Segment Start: Exercise data

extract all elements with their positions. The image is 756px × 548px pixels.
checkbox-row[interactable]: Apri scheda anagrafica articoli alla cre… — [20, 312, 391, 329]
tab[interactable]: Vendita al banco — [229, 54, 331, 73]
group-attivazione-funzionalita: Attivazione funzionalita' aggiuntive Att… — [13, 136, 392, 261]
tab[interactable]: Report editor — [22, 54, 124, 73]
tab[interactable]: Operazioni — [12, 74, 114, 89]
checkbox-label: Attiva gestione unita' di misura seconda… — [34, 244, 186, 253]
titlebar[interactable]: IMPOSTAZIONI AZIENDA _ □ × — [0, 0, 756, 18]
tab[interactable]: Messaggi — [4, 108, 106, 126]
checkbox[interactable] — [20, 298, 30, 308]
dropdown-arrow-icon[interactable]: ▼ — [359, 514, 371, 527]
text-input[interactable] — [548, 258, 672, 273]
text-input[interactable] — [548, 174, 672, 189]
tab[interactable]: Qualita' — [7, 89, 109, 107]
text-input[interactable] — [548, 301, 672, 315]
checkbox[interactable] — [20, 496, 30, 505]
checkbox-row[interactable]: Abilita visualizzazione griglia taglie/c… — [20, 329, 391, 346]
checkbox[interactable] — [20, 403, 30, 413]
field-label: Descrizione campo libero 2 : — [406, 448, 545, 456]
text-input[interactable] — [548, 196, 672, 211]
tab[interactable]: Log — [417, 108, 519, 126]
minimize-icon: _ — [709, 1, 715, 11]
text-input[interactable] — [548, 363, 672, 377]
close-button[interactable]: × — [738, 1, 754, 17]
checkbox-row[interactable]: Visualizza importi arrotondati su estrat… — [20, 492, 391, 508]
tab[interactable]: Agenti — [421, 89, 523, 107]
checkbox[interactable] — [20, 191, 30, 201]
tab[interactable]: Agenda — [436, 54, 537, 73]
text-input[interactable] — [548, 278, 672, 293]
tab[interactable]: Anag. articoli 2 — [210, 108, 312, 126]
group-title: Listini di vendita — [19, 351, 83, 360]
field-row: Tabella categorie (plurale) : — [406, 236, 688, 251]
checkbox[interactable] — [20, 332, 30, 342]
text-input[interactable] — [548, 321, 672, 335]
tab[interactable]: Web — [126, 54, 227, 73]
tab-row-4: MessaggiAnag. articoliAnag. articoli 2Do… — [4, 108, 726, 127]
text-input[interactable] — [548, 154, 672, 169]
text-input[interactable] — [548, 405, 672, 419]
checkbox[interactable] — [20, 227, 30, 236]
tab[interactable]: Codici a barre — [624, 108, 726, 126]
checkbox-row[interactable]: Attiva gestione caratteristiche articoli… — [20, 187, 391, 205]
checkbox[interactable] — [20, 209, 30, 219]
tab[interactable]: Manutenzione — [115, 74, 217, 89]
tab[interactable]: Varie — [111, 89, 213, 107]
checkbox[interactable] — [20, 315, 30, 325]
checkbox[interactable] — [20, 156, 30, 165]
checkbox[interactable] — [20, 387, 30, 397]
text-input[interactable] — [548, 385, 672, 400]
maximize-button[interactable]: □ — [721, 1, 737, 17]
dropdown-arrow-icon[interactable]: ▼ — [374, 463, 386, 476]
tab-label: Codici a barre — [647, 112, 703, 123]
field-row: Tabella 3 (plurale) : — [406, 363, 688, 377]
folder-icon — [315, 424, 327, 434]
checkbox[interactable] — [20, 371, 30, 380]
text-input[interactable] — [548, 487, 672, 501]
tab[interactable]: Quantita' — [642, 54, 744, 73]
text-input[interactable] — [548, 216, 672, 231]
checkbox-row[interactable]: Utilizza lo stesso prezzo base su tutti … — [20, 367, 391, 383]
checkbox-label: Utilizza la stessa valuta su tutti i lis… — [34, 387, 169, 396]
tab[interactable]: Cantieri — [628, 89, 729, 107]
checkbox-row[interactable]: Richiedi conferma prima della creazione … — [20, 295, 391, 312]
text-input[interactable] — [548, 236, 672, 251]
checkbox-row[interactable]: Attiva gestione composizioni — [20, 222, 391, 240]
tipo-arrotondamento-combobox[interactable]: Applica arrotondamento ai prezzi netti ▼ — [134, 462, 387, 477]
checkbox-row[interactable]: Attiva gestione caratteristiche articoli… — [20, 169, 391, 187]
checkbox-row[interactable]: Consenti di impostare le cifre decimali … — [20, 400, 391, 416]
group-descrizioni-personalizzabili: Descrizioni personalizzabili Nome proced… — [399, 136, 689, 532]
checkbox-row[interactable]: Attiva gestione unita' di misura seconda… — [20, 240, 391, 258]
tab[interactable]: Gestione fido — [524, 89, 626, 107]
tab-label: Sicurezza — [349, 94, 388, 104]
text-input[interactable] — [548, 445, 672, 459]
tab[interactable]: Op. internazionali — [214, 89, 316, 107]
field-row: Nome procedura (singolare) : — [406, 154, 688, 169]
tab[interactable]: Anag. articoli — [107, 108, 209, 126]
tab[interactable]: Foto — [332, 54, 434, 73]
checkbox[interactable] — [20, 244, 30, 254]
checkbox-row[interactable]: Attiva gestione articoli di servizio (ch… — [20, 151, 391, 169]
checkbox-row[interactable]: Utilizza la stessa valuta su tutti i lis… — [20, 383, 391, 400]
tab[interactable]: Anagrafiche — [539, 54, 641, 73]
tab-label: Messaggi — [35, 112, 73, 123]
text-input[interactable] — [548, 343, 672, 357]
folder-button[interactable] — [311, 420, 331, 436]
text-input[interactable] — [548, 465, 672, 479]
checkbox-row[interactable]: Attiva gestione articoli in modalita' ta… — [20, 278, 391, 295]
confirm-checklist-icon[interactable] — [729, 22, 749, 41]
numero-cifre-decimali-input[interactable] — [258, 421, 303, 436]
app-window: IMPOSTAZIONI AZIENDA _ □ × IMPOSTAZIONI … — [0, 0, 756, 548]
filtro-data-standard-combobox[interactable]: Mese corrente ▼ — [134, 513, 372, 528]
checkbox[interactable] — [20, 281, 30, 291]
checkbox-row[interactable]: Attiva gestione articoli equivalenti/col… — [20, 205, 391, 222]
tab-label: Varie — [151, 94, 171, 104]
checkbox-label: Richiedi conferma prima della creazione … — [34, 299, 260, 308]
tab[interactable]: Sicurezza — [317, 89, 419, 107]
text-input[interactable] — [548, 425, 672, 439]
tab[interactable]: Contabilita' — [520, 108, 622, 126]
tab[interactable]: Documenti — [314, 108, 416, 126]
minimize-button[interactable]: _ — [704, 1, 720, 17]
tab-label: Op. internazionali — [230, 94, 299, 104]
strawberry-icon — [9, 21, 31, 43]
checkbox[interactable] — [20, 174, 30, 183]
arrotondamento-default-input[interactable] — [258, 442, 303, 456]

Segment End: Exercise data

*Brief*:
Please retype every entry above exactly as it stands.

*Solution to the problem*:
extract all elements with their positions. The image is 756px × 548px pixels.
checkbox-row[interactable]: Apri scheda anagrafica articoli alla cre… — [20, 312, 391, 329]
tab[interactable]: Vendita al banco — [229, 54, 331, 73]
group-attivazione-funzionalita: Attivazione funzionalita' aggiuntive Att… — [13, 136, 392, 261]
tab[interactable]: Report editor — [22, 54, 124, 73]
tab[interactable]: Operazioni — [12, 74, 114, 89]
checkbox-label: Attiva gestione unita' di misura seconda… — [34, 244, 186, 253]
titlebar[interactable]: IMPOSTAZIONI AZIENDA _ □ × — [0, 0, 756, 18]
tab[interactable]: Messaggi — [4, 108, 106, 126]
checkbox[interactable] — [20, 298, 30, 308]
dropdown-arrow-icon[interactable]: ▼ — [359, 514, 371, 527]
text-input[interactable] — [548, 258, 672, 273]
text-input[interactable] — [548, 174, 672, 189]
tab[interactable]: Qualita' — [7, 89, 109, 107]
text-input[interactable] — [548, 301, 672, 315]
checkbox[interactable] — [20, 496, 30, 505]
checkbox-row[interactable]: Abilita visualizzazione griglia taglie/c… — [20, 329, 391, 346]
checkbox[interactable] — [20, 403, 30, 413]
field-label: Descrizione campo libero 2 : — [406, 448, 545, 456]
text-input[interactable] — [548, 196, 672, 211]
tab[interactable]: Log — [417, 108, 519, 126]
minimize-icon: _ — [709, 1, 715, 11]
text-input[interactable] — [548, 363, 672, 377]
close-button[interactable]: × — [738, 1, 754, 17]
checkbox-row[interactable]: Visualizza importi arrotondati su estrat… — [20, 492, 391, 508]
tab[interactable]: Agenti — [421, 89, 523, 107]
checkbox[interactable] — [20, 191, 30, 201]
tab[interactable]: Agenda — [436, 54, 537, 73]
text-input[interactable] — [548, 278, 672, 293]
tab[interactable]: Anag. articoli 2 — [210, 108, 312, 126]
group-title: Listini di vendita — [19, 351, 83, 360]
field-row: Tabella categorie (plurale) : — [406, 236, 688, 251]
checkbox[interactable] — [20, 332, 30, 342]
text-input[interactable] — [548, 321, 672, 335]
tab[interactable]: Web — [126, 54, 227, 73]
tab-row-4: MessaggiAnag. articoliAnag. articoli 2Do… — [4, 108, 726, 127]
text-input[interactable] — [548, 154, 672, 169]
text-input[interactable] — [548, 405, 672, 419]
checkbox[interactable] — [20, 227, 30, 236]
tab[interactable]: Codici a barre — [624, 108, 726, 126]
checkbox-row[interactable]: Attiva gestione caratteristiche articoli… — [20, 187, 391, 205]
checkbox[interactable] — [20, 209, 30, 219]
tab[interactable]: Manutenzione — [115, 74, 217, 89]
tab[interactable]: Varie — [111, 89, 213, 107]
checkbox[interactable] — [20, 315, 30, 325]
checkbox[interactable] — [20, 156, 30, 165]
checkbox[interactable] — [20, 387, 30, 397]
text-input[interactable] — [548, 385, 672, 400]
maximize-button[interactable]: □ — [721, 1, 737, 17]
dropdown-arrow-icon[interactable]: ▼ — [374, 463, 386, 476]
tab-label: Codici a barre — [647, 112, 703, 123]
field-row: Tabella 3 (plurale) : — [406, 363, 688, 377]
folder-icon — [315, 424, 327, 434]
checkbox[interactable] — [20, 371, 30, 380]
text-input[interactable] — [548, 487, 672, 501]
tab[interactable]: Quantita' — [642, 54, 744, 73]
text-input[interactable] — [548, 216, 672, 231]
checkbox-row[interactable]: Utilizza lo stesso prezzo base su tutti … — [20, 367, 391, 383]
checkbox-label: Utilizza la stessa valuta su tutti i lis… — [34, 387, 169, 396]
tab[interactable]: Cantieri — [628, 89, 729, 107]
checkbox-row[interactable]: Richiedi conferma prima della creazione … — [20, 295, 391, 312]
text-input[interactable] — [548, 236, 672, 251]
checkbox-row[interactable]: Attiva gestione composizioni — [20, 222, 391, 240]
tipo-arrotondamento-combobox[interactable]: Applica arrotondamento ai prezzi netti ▼ — [134, 462, 387, 477]
checkbox-row[interactable]: Attiva gestione caratteristiche articoli… — [20, 169, 391, 187]
checkbox-row[interactable]: Consenti di impostare le cifre decimali … — [20, 400, 391, 416]
group-descrizioni-personalizzabili: Descrizioni personalizzabili Nome proced… — [399, 136, 689, 532]
checkbox-row[interactable]: Attiva gestione unita' di misura seconda… — [20, 240, 391, 258]
tab[interactable]: Gestione fido — [524, 89, 626, 107]
tab-label: Sicurezza — [349, 94, 388, 104]
text-input[interactable] — [548, 445, 672, 459]
tab[interactable]: Op. internazionali — [214, 89, 316, 107]
field-row: Nome procedura (singolare) : — [406, 154, 688, 169]
tab[interactable]: Anag. articoli — [107, 108, 209, 126]
tab[interactable]: Foto — [332, 54, 434, 73]
checkbox[interactable] — [20, 244, 30, 254]
checkbox-row[interactable]: Attiva gestione articoli di servizio (ch… — [20, 151, 391, 169]
checkbox-row[interactable]: Utilizza la stessa valuta su tutti i lis… — [20, 383, 391, 400]
tab[interactable]: Anagrafiche — [539, 54, 641, 73]
tab-label: Messaggi — [35, 112, 73, 123]
text-input[interactable] — [548, 343, 672, 357]
folder-button[interactable] — [311, 420, 331, 436]
text-input[interactable] — [548, 465, 672, 479]
checkbox-row[interactable]: Attiva gestione articoli in modalita' ta… — [20, 278, 391, 295]
confirm-checklist-icon[interactable] — [729, 22, 749, 41]
numero-cifre-decimali-input[interactable] — [258, 421, 303, 436]
app-window: IMPOSTAZIONI AZIENDA _ □ × IMPOSTAZIONI … — [0, 0, 756, 548]
filtro-data-standard-combobox[interactable]: Mese corrente ▼ — [134, 513, 372, 528]
checkbox[interactable] — [20, 281, 30, 291]
checkbox-row[interactable]: Attiva gestione articoli equivalenti/col… — [20, 205, 391, 222]
tab-label: Varie — [151, 94, 171, 104]
checkbox-label: Richiedi conferma prima della creazione … — [34, 299, 260, 308]
tab[interactable]: Sicurezza — [317, 89, 419, 107]
text-input[interactable] — [548, 425, 672, 439]
tab[interactable]: Contabilita' — [520, 108, 622, 126]
tab[interactable]: Documenti — [314, 108, 416, 126]
minimize-button[interactable]: _ — [704, 1, 720, 17]
tab-label: Op. internazionali — [230, 94, 299, 104]
strawberry-icon — [9, 21, 31, 43]
checkbox[interactable] — [20, 174, 30, 183]
arrotondamento-default-input[interactable] — [258, 442, 303, 456]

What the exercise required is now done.